Une part importante des conducteurs belges admet ne pas respecter les limitations de vitesse. Une étude récente met en évidence des comportements répandus. Les données concernent plusieurs types de routes. Elles permettent d’observer les habitudes de conduite.
Selon une enquête menée par l’institut Vias, organisme belge spécialisé dans la sécurité routière, 38 % des conducteurs reconnaissent dépasser régulièrement les limitations de vitesse. L’étude repose sur les réponses de plus de 5 000 personnes. Les comportements varient selon les types de routes, avec une proportion plus élevée en dehors des zones urbaines. Ces données montrent que les infractions restent fréquentes sur l’ensemble du territoire.
Les excès de vitesse sont plus fréquents hors agglomération. D’après les résultats, 41 % des conducteurs déclarent y rouler trop vite de manière régulière. Sur autoroute, cette proportion atteint 39 %, tandis qu’elle est de 33 % en ville. Par ailleurs, 26 % des conducteurs indiquent dépasser les limites plusieurs fois par mois. Ces chiffres mettent en évidence des écarts selon les environnements de conduite.

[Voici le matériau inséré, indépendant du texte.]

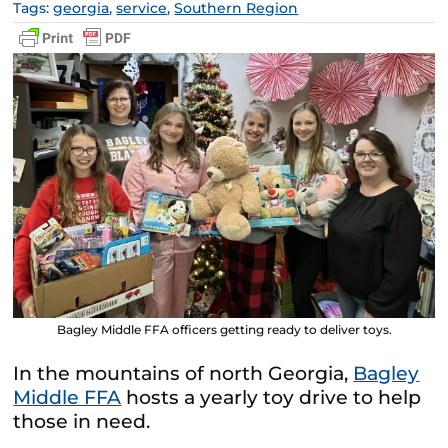
Tags:
georgia
,
service
,
Southern Region
Bagley Middle FFA officers getting ready to deliver toys.
In the mountains of north Georgia,
Bagley
Middle FFA
hosts a yearly toy drive to help
those in need.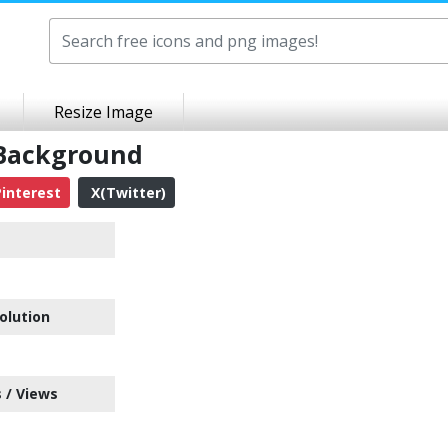
Resize Image
 Background
interest
X(Twitter)
olution
 / Views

Une évolution des comportements liée aux contrôles
L’étude met en évidence une évolution sur plusieurs années. La part des conducteurs affirmant rouler trop vite quotidiennement a diminué. Elle est passée de 6 % en 2020 à 3 % en 2025. Cette tendance traduit un changement progressif des comportements. Elle s’inscrit dans un contexte de renforcement des dispositifs de contrôle sur les routes.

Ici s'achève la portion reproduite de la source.